***** Provided records *****

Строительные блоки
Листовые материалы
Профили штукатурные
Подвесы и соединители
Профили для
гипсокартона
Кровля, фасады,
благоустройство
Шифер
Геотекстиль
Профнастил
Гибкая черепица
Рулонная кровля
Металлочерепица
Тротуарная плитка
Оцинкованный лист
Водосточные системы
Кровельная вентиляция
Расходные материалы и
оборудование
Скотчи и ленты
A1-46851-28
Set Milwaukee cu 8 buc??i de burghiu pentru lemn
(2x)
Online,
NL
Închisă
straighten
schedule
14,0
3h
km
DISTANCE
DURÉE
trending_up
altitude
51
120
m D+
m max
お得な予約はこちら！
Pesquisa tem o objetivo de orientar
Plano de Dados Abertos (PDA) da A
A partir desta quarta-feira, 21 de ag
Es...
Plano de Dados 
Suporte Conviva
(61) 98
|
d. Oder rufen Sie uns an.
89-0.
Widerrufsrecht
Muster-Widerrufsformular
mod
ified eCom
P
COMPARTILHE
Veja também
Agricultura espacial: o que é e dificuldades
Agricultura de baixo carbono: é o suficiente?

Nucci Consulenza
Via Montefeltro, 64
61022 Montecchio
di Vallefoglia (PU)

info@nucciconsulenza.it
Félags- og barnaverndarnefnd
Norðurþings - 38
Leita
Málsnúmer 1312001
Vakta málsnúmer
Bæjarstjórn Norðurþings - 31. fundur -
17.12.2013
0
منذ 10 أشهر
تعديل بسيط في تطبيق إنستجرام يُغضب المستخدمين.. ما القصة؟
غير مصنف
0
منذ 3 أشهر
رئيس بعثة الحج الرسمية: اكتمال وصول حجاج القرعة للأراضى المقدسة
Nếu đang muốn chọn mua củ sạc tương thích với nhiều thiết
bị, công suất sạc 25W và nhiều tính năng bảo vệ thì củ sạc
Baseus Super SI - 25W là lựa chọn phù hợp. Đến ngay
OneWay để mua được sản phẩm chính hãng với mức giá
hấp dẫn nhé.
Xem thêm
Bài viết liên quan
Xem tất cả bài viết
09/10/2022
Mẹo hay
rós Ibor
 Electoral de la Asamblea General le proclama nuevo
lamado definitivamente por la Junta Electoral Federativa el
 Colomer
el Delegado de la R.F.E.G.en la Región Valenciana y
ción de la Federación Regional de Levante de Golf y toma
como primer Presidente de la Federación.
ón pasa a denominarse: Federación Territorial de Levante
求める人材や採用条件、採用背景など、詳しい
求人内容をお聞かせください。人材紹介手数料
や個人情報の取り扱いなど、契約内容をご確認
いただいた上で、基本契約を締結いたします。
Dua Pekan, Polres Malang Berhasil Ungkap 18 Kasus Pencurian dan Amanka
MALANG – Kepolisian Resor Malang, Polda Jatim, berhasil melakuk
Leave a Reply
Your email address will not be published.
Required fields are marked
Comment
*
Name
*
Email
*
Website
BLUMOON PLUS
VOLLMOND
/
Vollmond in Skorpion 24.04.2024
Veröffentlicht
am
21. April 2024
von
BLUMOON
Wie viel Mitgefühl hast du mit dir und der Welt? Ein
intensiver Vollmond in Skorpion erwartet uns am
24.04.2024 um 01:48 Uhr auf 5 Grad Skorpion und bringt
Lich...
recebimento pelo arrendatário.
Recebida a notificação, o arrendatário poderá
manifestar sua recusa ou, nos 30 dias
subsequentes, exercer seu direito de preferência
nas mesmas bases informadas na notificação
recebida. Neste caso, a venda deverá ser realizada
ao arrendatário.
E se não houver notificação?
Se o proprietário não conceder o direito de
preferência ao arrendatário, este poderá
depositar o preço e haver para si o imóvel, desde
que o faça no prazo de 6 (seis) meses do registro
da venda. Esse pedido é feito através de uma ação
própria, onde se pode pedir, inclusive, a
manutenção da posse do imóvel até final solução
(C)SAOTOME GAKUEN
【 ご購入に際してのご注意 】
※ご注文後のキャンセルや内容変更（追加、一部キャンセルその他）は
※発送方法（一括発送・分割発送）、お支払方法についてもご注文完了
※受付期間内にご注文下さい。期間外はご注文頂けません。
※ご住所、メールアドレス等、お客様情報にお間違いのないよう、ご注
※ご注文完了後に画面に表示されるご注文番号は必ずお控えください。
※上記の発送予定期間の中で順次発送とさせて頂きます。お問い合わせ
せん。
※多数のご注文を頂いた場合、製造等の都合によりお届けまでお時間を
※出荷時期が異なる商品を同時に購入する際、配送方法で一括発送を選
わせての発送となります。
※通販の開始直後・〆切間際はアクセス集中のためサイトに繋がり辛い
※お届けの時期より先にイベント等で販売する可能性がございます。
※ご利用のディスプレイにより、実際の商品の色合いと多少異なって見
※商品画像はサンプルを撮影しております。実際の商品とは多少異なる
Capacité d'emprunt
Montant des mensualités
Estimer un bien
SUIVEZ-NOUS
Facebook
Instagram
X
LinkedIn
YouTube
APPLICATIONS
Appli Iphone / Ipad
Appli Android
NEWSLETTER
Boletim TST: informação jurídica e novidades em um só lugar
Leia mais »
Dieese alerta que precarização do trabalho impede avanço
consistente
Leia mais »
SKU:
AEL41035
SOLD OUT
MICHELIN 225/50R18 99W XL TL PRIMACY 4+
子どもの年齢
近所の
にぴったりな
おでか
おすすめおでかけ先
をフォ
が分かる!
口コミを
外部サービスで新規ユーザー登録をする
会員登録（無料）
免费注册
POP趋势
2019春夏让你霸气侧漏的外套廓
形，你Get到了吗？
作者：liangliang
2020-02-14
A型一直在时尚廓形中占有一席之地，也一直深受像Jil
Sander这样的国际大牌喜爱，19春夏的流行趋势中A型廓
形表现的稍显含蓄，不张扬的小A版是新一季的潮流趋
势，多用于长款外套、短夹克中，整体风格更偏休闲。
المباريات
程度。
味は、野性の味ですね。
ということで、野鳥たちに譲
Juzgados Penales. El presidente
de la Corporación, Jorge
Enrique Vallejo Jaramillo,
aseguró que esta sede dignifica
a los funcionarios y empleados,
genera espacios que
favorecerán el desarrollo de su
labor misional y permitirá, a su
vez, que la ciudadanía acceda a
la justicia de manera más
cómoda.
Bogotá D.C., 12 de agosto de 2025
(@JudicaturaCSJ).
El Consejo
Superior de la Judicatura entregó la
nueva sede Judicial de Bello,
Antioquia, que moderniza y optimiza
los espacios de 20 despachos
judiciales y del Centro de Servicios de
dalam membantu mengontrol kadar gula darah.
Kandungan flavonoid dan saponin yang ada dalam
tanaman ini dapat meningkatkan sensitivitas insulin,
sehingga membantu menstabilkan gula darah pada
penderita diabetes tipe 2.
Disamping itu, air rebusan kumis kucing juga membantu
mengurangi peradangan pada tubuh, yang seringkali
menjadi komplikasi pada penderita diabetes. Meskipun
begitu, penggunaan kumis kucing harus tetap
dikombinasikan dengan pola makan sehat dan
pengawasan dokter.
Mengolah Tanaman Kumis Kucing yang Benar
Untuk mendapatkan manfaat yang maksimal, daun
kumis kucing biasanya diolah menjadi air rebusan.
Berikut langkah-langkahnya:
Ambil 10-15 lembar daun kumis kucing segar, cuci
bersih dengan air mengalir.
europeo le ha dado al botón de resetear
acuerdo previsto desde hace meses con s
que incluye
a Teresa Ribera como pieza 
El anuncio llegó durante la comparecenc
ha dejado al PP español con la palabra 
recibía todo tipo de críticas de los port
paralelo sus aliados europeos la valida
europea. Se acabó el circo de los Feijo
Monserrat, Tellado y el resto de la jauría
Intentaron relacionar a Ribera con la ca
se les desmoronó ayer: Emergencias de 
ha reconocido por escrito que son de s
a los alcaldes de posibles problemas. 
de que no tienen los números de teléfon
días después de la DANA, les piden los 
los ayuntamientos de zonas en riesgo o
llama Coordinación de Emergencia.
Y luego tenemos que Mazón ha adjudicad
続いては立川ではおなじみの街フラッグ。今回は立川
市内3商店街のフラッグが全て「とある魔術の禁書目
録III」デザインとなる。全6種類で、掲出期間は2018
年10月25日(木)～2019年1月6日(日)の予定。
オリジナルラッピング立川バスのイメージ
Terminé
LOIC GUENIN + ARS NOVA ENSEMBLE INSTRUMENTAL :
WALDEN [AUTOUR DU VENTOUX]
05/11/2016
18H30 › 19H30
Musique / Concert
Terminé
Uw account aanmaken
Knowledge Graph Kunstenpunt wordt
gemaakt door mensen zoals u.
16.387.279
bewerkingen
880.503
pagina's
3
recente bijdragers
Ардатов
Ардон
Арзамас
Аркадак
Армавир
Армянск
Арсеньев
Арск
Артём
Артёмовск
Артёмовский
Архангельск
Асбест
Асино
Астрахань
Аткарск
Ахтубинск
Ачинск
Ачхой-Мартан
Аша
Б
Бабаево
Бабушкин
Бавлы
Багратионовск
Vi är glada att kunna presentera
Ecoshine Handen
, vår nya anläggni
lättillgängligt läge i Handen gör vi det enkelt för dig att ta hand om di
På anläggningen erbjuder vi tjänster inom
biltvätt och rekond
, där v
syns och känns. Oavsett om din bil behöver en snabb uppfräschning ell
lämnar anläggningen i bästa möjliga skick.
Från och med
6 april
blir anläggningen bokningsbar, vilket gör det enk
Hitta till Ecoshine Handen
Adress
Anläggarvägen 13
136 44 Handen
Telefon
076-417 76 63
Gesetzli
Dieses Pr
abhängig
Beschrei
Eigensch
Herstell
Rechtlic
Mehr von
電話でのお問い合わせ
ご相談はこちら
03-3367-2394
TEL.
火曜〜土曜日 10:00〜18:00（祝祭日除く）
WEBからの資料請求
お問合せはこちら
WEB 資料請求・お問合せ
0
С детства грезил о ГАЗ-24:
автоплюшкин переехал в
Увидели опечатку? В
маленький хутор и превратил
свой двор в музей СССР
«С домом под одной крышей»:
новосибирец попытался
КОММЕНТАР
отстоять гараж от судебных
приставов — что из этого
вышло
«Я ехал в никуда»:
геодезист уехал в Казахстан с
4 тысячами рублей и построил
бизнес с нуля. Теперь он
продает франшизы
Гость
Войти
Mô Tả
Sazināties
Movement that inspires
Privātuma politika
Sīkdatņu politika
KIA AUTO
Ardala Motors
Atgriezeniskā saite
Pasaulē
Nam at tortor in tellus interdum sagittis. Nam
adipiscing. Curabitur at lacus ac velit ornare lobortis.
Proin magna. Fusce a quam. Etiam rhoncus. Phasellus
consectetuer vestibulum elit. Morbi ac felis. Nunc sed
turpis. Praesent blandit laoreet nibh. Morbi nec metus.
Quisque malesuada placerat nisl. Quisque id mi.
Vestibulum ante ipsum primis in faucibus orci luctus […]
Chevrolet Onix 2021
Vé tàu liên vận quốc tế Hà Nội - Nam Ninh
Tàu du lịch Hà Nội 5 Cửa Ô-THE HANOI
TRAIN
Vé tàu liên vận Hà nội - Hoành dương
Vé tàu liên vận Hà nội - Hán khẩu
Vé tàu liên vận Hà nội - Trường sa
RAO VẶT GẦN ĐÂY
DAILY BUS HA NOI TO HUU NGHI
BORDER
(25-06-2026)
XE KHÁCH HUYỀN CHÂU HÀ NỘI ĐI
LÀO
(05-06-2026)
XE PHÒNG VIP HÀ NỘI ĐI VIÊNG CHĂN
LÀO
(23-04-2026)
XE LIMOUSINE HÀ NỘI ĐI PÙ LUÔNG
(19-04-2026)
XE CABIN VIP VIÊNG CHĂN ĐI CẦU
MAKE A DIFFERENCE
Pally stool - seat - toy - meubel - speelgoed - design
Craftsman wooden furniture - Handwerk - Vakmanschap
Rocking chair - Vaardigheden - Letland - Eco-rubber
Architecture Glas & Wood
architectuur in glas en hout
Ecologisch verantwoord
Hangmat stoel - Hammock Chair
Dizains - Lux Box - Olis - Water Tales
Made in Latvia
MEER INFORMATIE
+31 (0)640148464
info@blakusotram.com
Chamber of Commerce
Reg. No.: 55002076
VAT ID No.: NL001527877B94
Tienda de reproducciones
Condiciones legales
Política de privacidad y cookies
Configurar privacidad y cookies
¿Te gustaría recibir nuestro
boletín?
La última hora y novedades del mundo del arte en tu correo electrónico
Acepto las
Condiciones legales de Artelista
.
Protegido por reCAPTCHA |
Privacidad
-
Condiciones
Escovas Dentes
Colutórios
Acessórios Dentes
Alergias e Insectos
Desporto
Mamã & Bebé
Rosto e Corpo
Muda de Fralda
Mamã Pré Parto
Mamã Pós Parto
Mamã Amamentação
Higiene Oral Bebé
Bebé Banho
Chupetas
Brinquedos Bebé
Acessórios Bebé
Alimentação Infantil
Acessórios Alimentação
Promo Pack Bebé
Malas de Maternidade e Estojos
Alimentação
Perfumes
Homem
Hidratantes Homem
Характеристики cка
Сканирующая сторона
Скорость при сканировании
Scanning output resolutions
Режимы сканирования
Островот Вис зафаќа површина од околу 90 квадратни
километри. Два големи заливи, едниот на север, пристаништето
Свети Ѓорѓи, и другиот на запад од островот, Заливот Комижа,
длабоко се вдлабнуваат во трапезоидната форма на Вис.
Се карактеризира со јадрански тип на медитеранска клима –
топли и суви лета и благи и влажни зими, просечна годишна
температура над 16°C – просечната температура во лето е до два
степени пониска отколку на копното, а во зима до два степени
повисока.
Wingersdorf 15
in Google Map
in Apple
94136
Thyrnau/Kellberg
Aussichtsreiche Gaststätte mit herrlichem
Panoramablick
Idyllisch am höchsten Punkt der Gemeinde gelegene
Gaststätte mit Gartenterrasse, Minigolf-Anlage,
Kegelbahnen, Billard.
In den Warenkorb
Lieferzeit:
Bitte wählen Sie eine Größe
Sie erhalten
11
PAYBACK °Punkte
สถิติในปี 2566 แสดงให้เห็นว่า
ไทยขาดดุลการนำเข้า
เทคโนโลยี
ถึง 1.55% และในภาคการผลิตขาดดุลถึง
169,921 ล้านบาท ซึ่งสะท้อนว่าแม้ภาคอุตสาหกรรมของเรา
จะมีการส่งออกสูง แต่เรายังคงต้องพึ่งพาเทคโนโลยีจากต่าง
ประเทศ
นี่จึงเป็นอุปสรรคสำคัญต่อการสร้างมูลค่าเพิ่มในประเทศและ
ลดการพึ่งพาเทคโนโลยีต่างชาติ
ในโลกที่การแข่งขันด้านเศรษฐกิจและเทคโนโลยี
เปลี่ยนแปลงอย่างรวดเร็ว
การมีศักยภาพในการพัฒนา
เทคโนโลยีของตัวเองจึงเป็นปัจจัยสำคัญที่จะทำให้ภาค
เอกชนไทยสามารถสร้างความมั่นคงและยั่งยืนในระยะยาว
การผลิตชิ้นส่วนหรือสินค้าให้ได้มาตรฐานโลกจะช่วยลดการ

*****

→ **Work to complete**:
From the entries above, print the lines beginning at the one with "火曜〜土曜日 10:00〜18:00（祝祭日除く）" and stopping after the one with "продает франшизы", exactly as written and with nothing else.

→ **Result**:
火曜〜土曜日 10:00〜18:00（祝祭日除く）
WEBからの資料請求
お問合せはこちら
WEB 資料請求・お問合せ
0
С детства грезил о ГАЗ-24:
автоплюшкин переехал в
Увидели опечатку? В
маленький хутор и превратил
свой двор в музей СССР
«С домом под одной крышей»:
новосибирец попытался
КОММЕНТАР
отстоять гараж от судебных
приставов — что из этого
вышло
«Я ехал в никуда»:
геодезист уехал в Казахстан с
4 тысячами рублей и построил
бизнес с нуля. Теперь он
продает франшизы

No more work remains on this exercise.